The theme of entrapment is apparent once again in Dede's reaction to the telegram Mama shows her on the morning after the girls' death. When they receive the telegram and think that the girls might be alive, "my heart in my rib cage was a bird that suddenly began to sing. Hope!" This metaphor extends the conceit of a cage around the whole island of the Dominican Republic, taking it inward, to the personal level. Dede has been trapped by her own fear (or conversely, she keeps her heart safe inside the cage of her own soul), and the telegram gives her a bit of short-lived hope; the caged bird sings.

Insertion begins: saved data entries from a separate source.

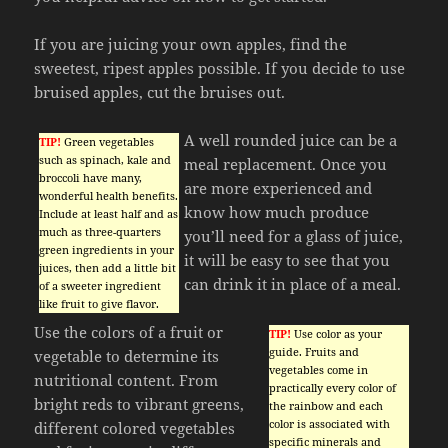
If you are juicing your own apples, find the
sweetest, ripest apples possible. If you decide to use
bruised apples, cut the bruises out.
A well rounded juice can be a
TIP!
Green vegetables
such as spinach, kale and
meal replacement. Once you
broccoli have many,
are more experienced and
wonderful health benefits.
know how much produce
Include at least half and as
much as three-quarters
you’ll need for a glass of juice,
green ingredients in your
it will be easy to see that you
juices, then add a little bit
can drink it in place of a meal.
of a sweeter ingredient
like fruit to give flavor.
Use the colors of a fruit or
TIP!
Use color as your
guide. Fruits and
vegetable to determine its
vegetables come in
nutritional content. From
practically every color of
bright reds to vibrant greens,
the rainbow and each
color is associated with
different colored vegetables
specific minerals and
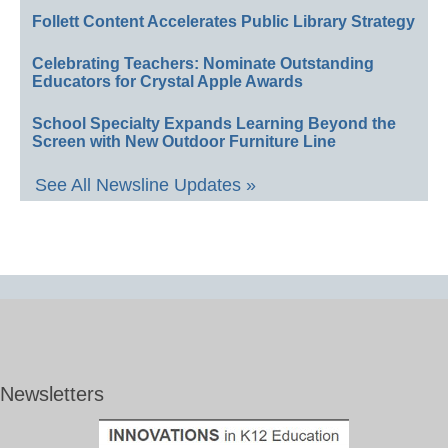
Follett Content Accelerates Public Library Strategy
Celebrating Teachers: Nominate Outstanding
Educators for Crystal Apple Awards
School Specialty Expands Learning Beyond the
Screen with New Outdoor Furniture Line
See All Newsline Updates »
Newsletters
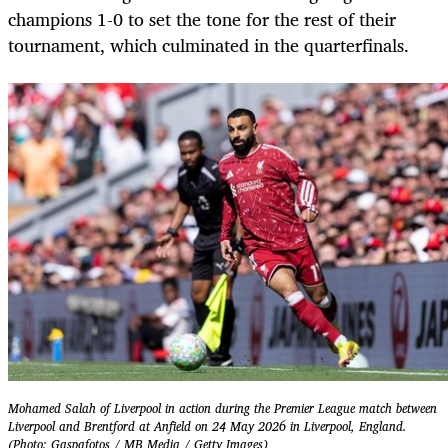
champions 1-0 to set the tone for the rest of their
tournament, which culminated in the quarterfinals.
Mohamed Salah of Liverpool in action during the Premier League match between
Liverpool and Brentford at Anfield on 24 May 2026 in Liverpool, England.
(Photo: Gaspafotos / MB Media / Getty Images)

Dede receives the seashell Manolo sends to Minou but decides not to give it to Minou right away, keeping her father's death a secret from her. This decision is reminiscent of her decision to burn Lio's letter to Minerva, Minou's mother, instead of delivering the invitation to come away with him. At this point in her life, Dede is still making other people's decisions for them, deciding to protect people from the recklessness of those who love them.

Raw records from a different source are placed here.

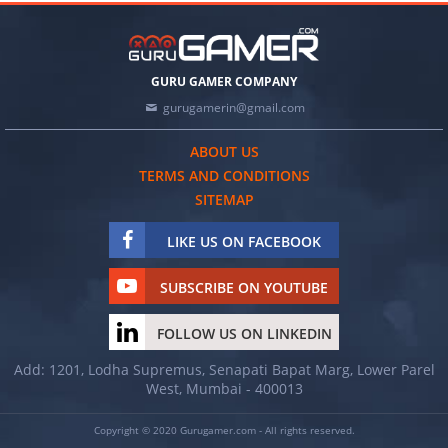
GURU GAMER COMPANY
gurugamerin@gmail.com
ABOUT US
TERMS AND CONDITIONS
SITEMAP
LIKE US ON FACEBOOK
SUBSCRIBE ON YOUTUBE
FOLLOW US ON LINKEDIN
Add: 1201, Lodha Supremus, Senapati Bapat Marg, Lower Parel
West, Mumbai - 400013
Copyright © 2020 Gurugamer.com - All rights reserved.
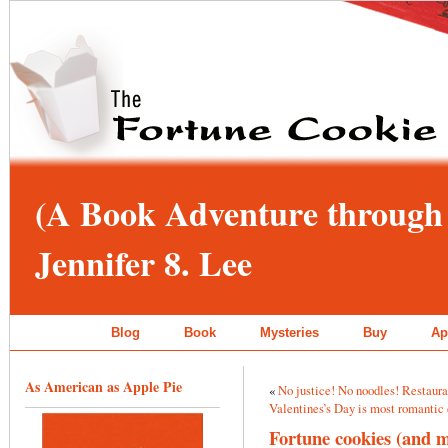
(A Book Adventure through 
Jennifer 8. Lee
Blog
Book
Mysteries
Buy
Ap
As American as Apple Pie
«
No justice! No noodles! Restauran
Valentines’s Day is most romantic
Fortune cookies (and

In the epilogue, it is revealed indirectly that Dede has had a breast removed due to cancer. This absence on her body preoccupies her, and it also symbolizes the absence of her family and all those she has lost. It is also one more loss to count on the list. When she compares Minou to Minerva in her mind, "absently, my hand travels to my foam breast and presses gently, worrying an absence there." While she worries about not hearing the spirits of her sisters running about through the house as she falls asleep, "my hand worries the absence on my left side, a habitual gesture now. My pledge of allegiance, I call it, to all that is missing." For Dede, so much of her story is a story of loss, but in finally telling so much of the story this time, in honoring their memory, she has stilled, at least momentarily, the ghosts of those she has lost.